*** Block opens ***

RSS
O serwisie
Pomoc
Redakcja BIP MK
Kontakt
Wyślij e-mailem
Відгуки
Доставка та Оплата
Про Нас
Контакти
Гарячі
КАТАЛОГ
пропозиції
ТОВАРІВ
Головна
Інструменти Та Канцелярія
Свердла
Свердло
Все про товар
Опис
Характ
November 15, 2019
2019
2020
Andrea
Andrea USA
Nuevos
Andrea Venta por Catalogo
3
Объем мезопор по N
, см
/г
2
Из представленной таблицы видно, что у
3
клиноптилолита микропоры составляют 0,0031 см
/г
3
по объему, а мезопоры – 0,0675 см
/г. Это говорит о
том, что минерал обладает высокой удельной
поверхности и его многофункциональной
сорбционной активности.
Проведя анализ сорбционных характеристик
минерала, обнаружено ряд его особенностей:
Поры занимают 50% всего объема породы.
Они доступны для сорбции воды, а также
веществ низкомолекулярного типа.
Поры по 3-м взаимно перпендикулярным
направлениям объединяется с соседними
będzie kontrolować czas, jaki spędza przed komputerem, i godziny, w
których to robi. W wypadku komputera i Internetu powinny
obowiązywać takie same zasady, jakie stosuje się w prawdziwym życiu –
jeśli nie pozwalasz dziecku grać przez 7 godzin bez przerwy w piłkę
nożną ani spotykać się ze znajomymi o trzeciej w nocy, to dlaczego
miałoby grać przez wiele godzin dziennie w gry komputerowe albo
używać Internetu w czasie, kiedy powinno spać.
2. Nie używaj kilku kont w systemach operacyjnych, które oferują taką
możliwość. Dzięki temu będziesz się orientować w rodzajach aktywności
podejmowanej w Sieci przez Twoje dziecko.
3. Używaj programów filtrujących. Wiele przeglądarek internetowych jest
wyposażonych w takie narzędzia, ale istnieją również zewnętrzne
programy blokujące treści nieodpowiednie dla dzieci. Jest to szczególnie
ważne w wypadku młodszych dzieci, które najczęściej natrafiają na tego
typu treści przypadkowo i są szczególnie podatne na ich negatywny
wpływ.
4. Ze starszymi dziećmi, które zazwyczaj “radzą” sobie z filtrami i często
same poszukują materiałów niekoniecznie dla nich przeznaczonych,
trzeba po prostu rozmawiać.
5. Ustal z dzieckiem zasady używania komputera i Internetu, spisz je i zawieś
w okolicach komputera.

*** Block closes ***

## Directions for this task:
Copy each line of the data that contains the word "które".

## Exercise output:
2. Nie używaj kilku kont w systemach operacyjnych, które oferują taką
ważne w wypadku młodszych dzieci, które najczęściej natrafiają na tego
4. Ze starszymi dziećmi, które zazwyczaj “radzą” sobie z filtrami i często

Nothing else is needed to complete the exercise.